Hebreus, por sua vez, é um tratado teológico anónimo que foi aceite no cânone. As epístolas católicas, ou universais, apesar de serem intituladas de “epístolas”, não foram correspondências enviadas por um remetente a um destinatário: eram tratados teológicos que simularam o género epistolar, uma vez que o apóstolo Paulo tinha consagrado a sua utilização.

O Apocalipse é uma revelação em visões sobre os últimos tempos. Como muitos outros textos foram escritos, à época, no formato de epístola, o Apocalipse, escrito por um desconhecido profeta chamado João, inseriu igualmente o conteúdo de sete cartas simuladas na sua narrativa, mas, nesse caso, a simulação é óbvia, pois são cartas enviadas para os anjos das igrejas, não aos seus pastores ou a qualquer outra figura humana que exerça liderança nas comunidades.

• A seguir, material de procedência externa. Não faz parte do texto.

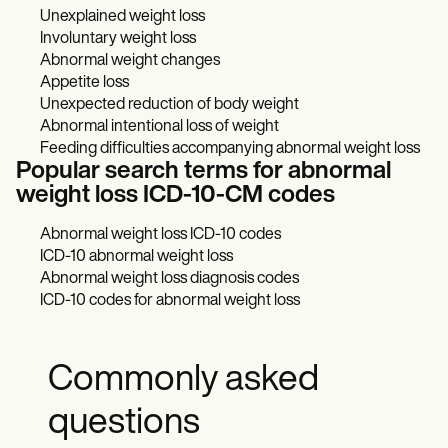
Unexplained weight loss
Involuntary weight loss
Abnormal weight changes
Appetite loss
Unexpected reduction of body weight
Abnormal intentional loss of weight
Feeding difficulties accompanying abnormal weight loss
Popular search terms for abnormal
weight loss ICD-10-CM codes
Abnormal weight loss ICD-10 codes
ICD-10 abnormal weight loss
Abnormal weight loss diagnosis codes
ICD-10 codes for abnormal weight loss
Commonly asked
questions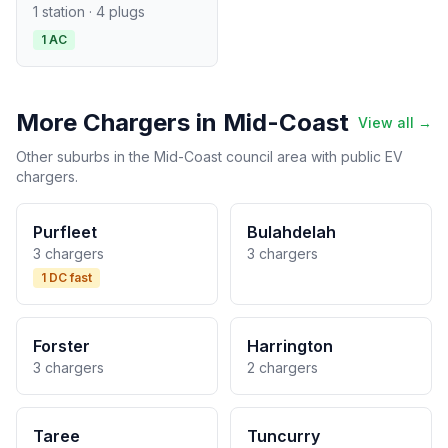
1 station · 4 plugs
1 AC
More Chargers in Mid-Coast
View all →
Other suburbs in the Mid-Coast council area with public EV
chargers.
Purfleet
Bulahdelah
3 chargers
3 chargers
1 DC fast
Forster
Harrington
3 chargers
2 chargers
Taree
Tuncurry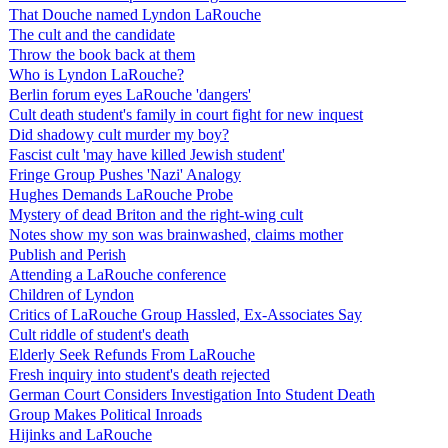
That Douche named Lyndon LaRouche
The cult and the candidate
Throw the book back at them
Who is Lyndon LaRouche?
Berlin forum eyes LaRouche 'dangers'
Cult death student's family in court fight for new inquest
Did shadowy cult murder my boy?
Fascist cult 'may have killed Jewish student'
Fringe Group Pushes 'Nazi' Analogy
Hughes Demands LaRouche Probe
Mystery of dead Briton and the right-wing cult
Notes show my son was brainwashed, claims mother
Publish and Perish
Attending a LaRouche conference
Children of Lyndon
Critics of LaRouche Group Hassled, Ex-Associates Say
Cult riddle of student's death
Elderly Seek Refunds From LaRouche
Fresh inquiry into student's death rejected
German Court Considers Investigation Into Student Death
Group Makes Political Inroads
Hijinks and LaRouche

O conteúdo dessas supostas cartas corresponde a oráculos divinos dirigidos a representantes das igrejas da Ásia Menor. Esse pensamento apocalíptico faz parte da estrutura ficcional do livro, mas não da realidade concreta do que acontecia na Ásia Menor no fim do primeiro século da era cristã.

Ao ler o Novo Testamento do começo ao fim, segundo a ordenação em que está constituído, o leitor começa por conhecer o ministério terreno de Jesus, passa pela história da Igreja primitiva, primeiro registada nos Actos dos Apóstolos, mas também transmitida pelas epístolas, e, por fim, chega ao livro do Apocalipse, cujo retrato de Jesus só deve ser conhecido depois de o leitor ter lido sobre o Jesus amoroso apresentado pelos evangelhos. É nesse sentido que a ordenação dos livros no cânone proporciona um filtro hermenêutico que coloca em primeiro lugar os livros que entende serem teologicamente mais importantes e no final os menos importantes, e, assim, as expressões teológicas que poderiam causar escândalo ficam dissolvidas entre outras expressões mais tradicionais ou então são filtradas por conceções teológicas adquiridas em livros lidos anteriormente. Se, por um lado, essa ordenação dos livros do Novo Testamento pode significar um importante elemento para a catequese e para a instrução doutrinal, por outro lado, atrapalha a compreensão do desenvolvimento histórico da teologia cristã, assim como a das expressões teológicas genuínas de cada um dos livros do Novo Testamento.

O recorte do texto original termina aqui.